As I was saying the other day, the tradition of music hall lives on in English popular culture - even the Kinks were part of it, in a way. There is a particular kind of delight that is take in the silly, and it comes out in things looking or sounding silly or just being silly. England is famous for its puns. Its double entendres are also famous (Benny Hill, anyone?), and I already touched on rhyming slang. All these things get used in poetry that draws on indigenous (as it were) culture. A richly suggestive seam, largely of suggestion itself.
Harry Champion was a music hall entertainer born in 1866, who died in 1944 and performed well into his seventies. If you can, listen to the words to this first song, all the way through. It was recorded in 1915 - in the middle of the First World War - to an audience desperate to have some fun. Champion was known for singing songs about food (!). Listen to what he manages to extract from this one.
And here's one that may sound familiar... recorded 98 years ago, in 1911.

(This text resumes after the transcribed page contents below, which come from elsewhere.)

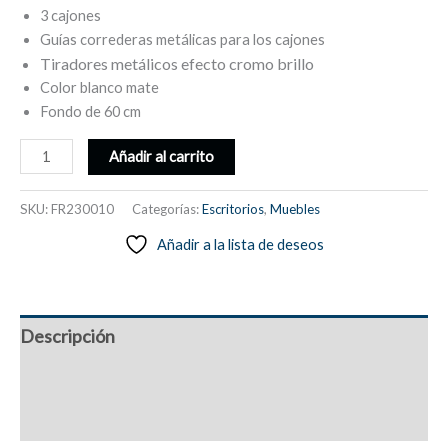
3 cajones
Guías correderas metálicas para los cajones
Tiradores metálicos efecto cromo brillo
Color blanco mate
Fondo de 60 cm
Mesa
Añadir al carrito
escritorio,
cajonera
SKU:
FR230010
Categorías:
Escritorios
,
Muebles
3
Añadir a la lista de deseos
compartimentos,
soporte
lateral
-
Descripción
Alarba
cantidad
Información adicional
Valoraciones (0)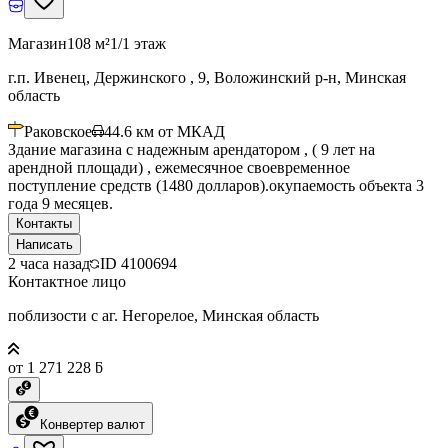
Магазин
108 м²
1/1 этаж
г.п. Ивенец, Держинского , 9, Воложинский р-н, Минская
область
Раковское
44.6
км от МКАД
Здание магазина с надежным арендатором , ( 9 лет на
арендной площади) , ежемесячное своевременное
поступление средств (1480 долларов).окупаемость объекта 3
года 9 месяцев.
Контакты
Написать
2 часа назад
ID
4100694
Контактное лицо
поблизости с аг. Негорелое, Минская область
от 1 271 228 ƃ
Конвертер валют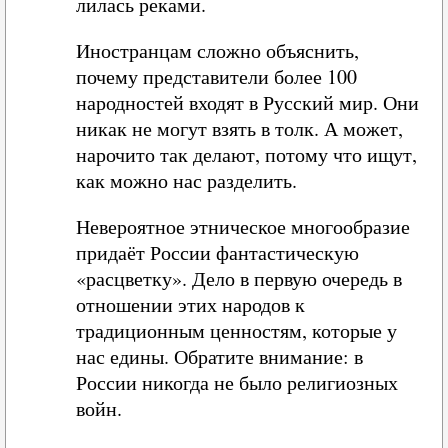
лилась реками.
Иностранцам сложно объяснить,
почему представители более 100
народностей входят в Русский мир. Они
никак не могут взять в толк. А может,
нарочито так делают, потому что ищут,
как можно нас разделить.
Невероятное этническое многообразие
придаёт России фантастическую
«расцветку». Дело в первую очередь в
отношении этих народов к
традиционным ценностям, которые у
нас едины. Обратите внимание: в
России никогда не было религиозных
войн.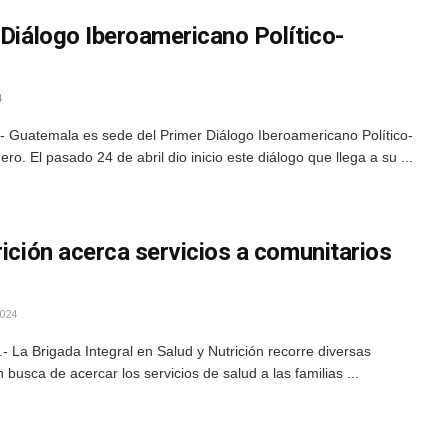
 Diálogo Iberoamericano Político-
4
 Guatemala es sede del Primer Diálogo Iberoamericano Político-
o. El pasado 24 de abril dio inicio este diálogo que llega a su ...
rición acerca servicios a comunitarios
024
 La Brigada Integral en Salud y Nutrición recorre diversas
usca de acercar los servicios de salud a las familias ...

Here's a bit more information on the Champion Harry:
"Harry Champion also seems to have run a cab/taxi business for most of his life. Even at the height of his fame he is reported as saying 'I have not made a fortune out of it. That story got about in the old days when I used to let broughams out on hire to my brother pros! I never went into the business for profit. I started it because I like to see a bit of the country myself and I went on with it to keep off the drink'."